Snapshots API Reference¶
This document covers the snapshot storage interface and implementations for optimizing aggregate loading performance.
Overview¶
Snapshots capture point-in-time aggregate state, enabling fast aggregate loading by skipping event replay for events before the snapshot. This is a critical optimization for long-lived aggregates with many events.
from eventsource.snapshots import (
# Core types
Snapshot,
SnapshotStore,
# Implementations
InMemorySnapshotStore,
PostgreSQLSnapshotStore,
SQLiteSnapshotStore,
# Exceptions
SnapshotError,
SnapshotDeserializationError,
SnapshotSchemaVersionError,
SnapshotNotFoundError,
)
# Snapshot strategies (advanced usage)
from eventsource.snapshots.strategies import (
SnapshotStrategy,
ThresholdSnapshotStrategy,
BackgroundSnapshotStrategy,
NoSnapshotStrategy,
create_snapshot_strategy,
)
Snapshot¶
Immutable data structure representing captured aggregate state.
Class Definition¶
@dataclass(frozen=True)
class Snapshot:
"""Point-in-time capture of aggregate state."""
aggregate_id: UUID
aggregate_type: str
version: int
state: dict[str, Any]
schema_version: int
created_at: datetime
Attributes¶
| Attribute | Type | Description |
|---|---|---|
aggregate_id |
UUID |
Unique identifier of the aggregate instance |
aggregate_type |
str |
Type name of the aggregate (e.g., "Order") |
version |
int |
Aggregate version when snapshot was taken |
state |
dict[str, Any] |
Serialized aggregate state as JSON-compatible dictionary |
schema_version |
int |
Version of the aggregate's state schema |
created_at |
datetime |
Timestamp when snapshot was created |
Example¶
from eventsource.snapshots import Snapshot
from datetime import datetime, UTC
from uuid import uuid4
snapshot = Snapshot(
aggregate_id=uuid4(),
aggregate_type="Order",
version=100,
state={"order_id": "...", "status": "shipped", "items": [...]},
schema_version=1,
created_at=datetime.now(UTC),
)
print(snapshot)
# Output: Snapshot(Order/550e8400-e29b-41d4-a716-446655440000, v100, schema_v1)
Design Notes¶
- Snapshots are immutable (
frozen=True) for consistency - One snapshot per aggregate at any time (latest only)

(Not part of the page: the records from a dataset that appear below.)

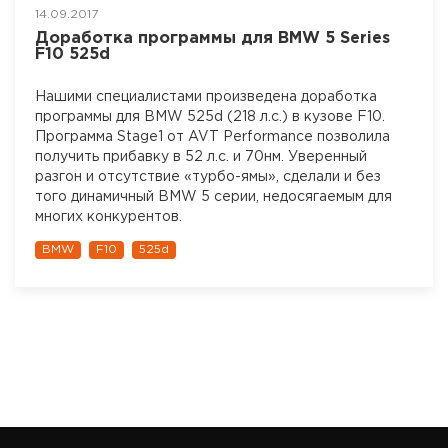
14.09.2017
Доработка программы для BMW 5 Series
F10 525d
Нашими специалистами произведена доработка
программы для BMW 525d (218 л.с.) в кузове F10.
Программа Stage1 от AVT Performance позволила
получить прибавку в 52 л.с. и 70нм. Уверенный
разгон и отсутствие «турбо-ямы», сделали и без
того динамичный BMW 5 серии, недосягаемым для
многих конкурентов.
BMW
F10
525d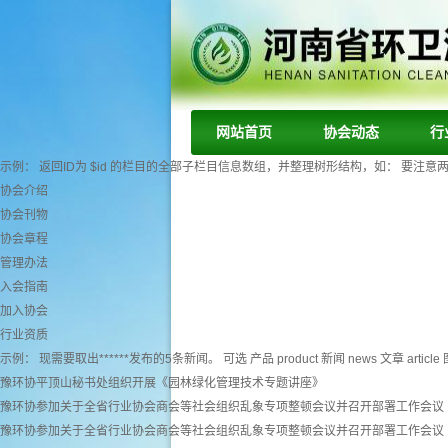
网站首页
协会动态
行
示例： 返回ID为 $id 的栏目的全部子栏目信息数组，并整理树形结构，如： 要注意两个字段： tr
协会介绍
协会刊物
协会章程
管理办法
入会指南
加入协会
行业资质
示例： 现需要取出******发布的5条新闻。 可选 产品 product 新闻 news 文章 article 图
豫环协平顶山秘书处组织开展《园林绿化管理技术专题讲座》
豫环协参加关于全省行业协会商会等社会组织乱象专项整顿会议并召开部署工作会议
豫环协参加关于全省行业协会商会等社会组织乱象专项整顿会议并召开部署工作会议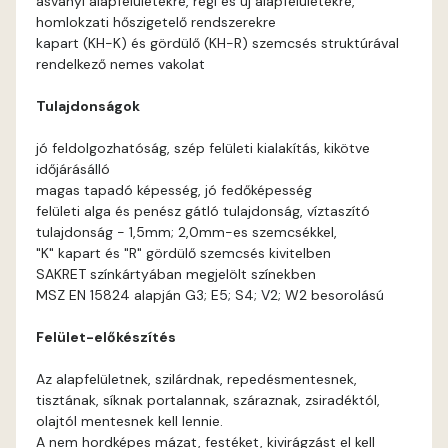
ásványi alapfelületekre, régi és új alapfelületekre,
Basalt A
homlokzati hőszigetelő rendszerekre
kapart (KH-K) és gördülő (KH-R) szemcsés struktúrával
Basalt B
rendelkező nemes vakolat
Tulajdonságok
Blood-orange B
jó feldolgozhatóság, szép felületi kialakítás, kikötve
Brick A
időjárásálló
magas tapadó képesség, jó fedőképesség
felületi alga és penész gátló tulajdonság, víztaszító
Brick B
tulajdonság - 1,5mm; 2,0mm-es szemcsékkel,
"K" kapart és "R" gördülő szemcsés kivitelben
Caramel A
SAKRET színkártyában megjelölt színekben
MSZ EN 15824 alapján G3; E5; S4; V2; W2 besorolású
Citrus A
Felület-előkészítés
Cobalt B
Az alapfelületnek, szilárdnak, repedésmentesnek,
tisztának, síknak portalannak, száraznak, zsiradéktól,
Cobalt C
olajtól mentesnek kell lennie.
A nem hordképes mázat, festéket, kivirágzást el kell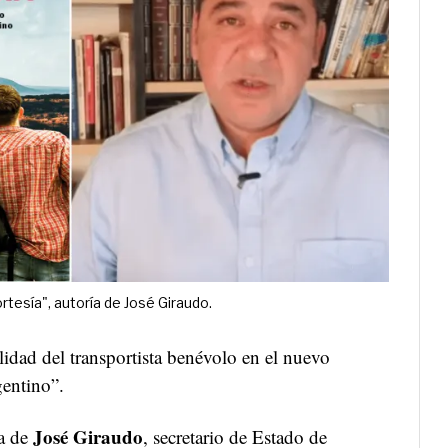
rtesía", autoría de José Giraudo.
idad del transportista benévolo en el nuevo
entino”.
José Giraudo
ía de
, secretario de Estado de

- Snapshots can be safely deleted and regenerated from events
- Schema version mismatch triggers full event replay
SnapshotStore Interface¶
Abstract base class for snapshot storage implementations.
Class Definition¶
class SnapshotStore(ABC):
"""Abstract base class for snapshot storage."""
@abstractmethod
async def save_snapshot(self, snapshot: Snapshot) -> None: ...
@abstractmethod
async def get_snapshot(
self,
aggregate_id: UUID,
aggregate_type: str,
) -> Snapshot | None: ...
@abstractmethod
async def delete_snapshot(
self,
aggregate_id: UUID,
aggregate_type: str,
) -> bool: ...
async def snapshot_exists(
self,
aggregate_id: UUID,
aggregate_type: str,
) -> bool: ...
async def delete_snapshots_by_type(
self,
aggregate_type: str,
schema_version_below: int | None = None,
) -> int: ...
Methods¶
save_snapshot(snapshot)¶
Save or update a snapshot (upsert semantics).
Parameters:
- snapshot: The snapshot to save. Must have all fields populated.
Example:
from datetime import datetime, UTC
from eventsource.snapshots import Snapshot
snapshot = Snapshot(
aggregate_id=order.aggregate_id,
aggregate_type="Order",
version=order.version,
state=order.state.model_dump(mode="json"),
schema_version=1,
created_at=datetime.now(UTC),
)
await snapshot_store.save_snapshot(snapshot)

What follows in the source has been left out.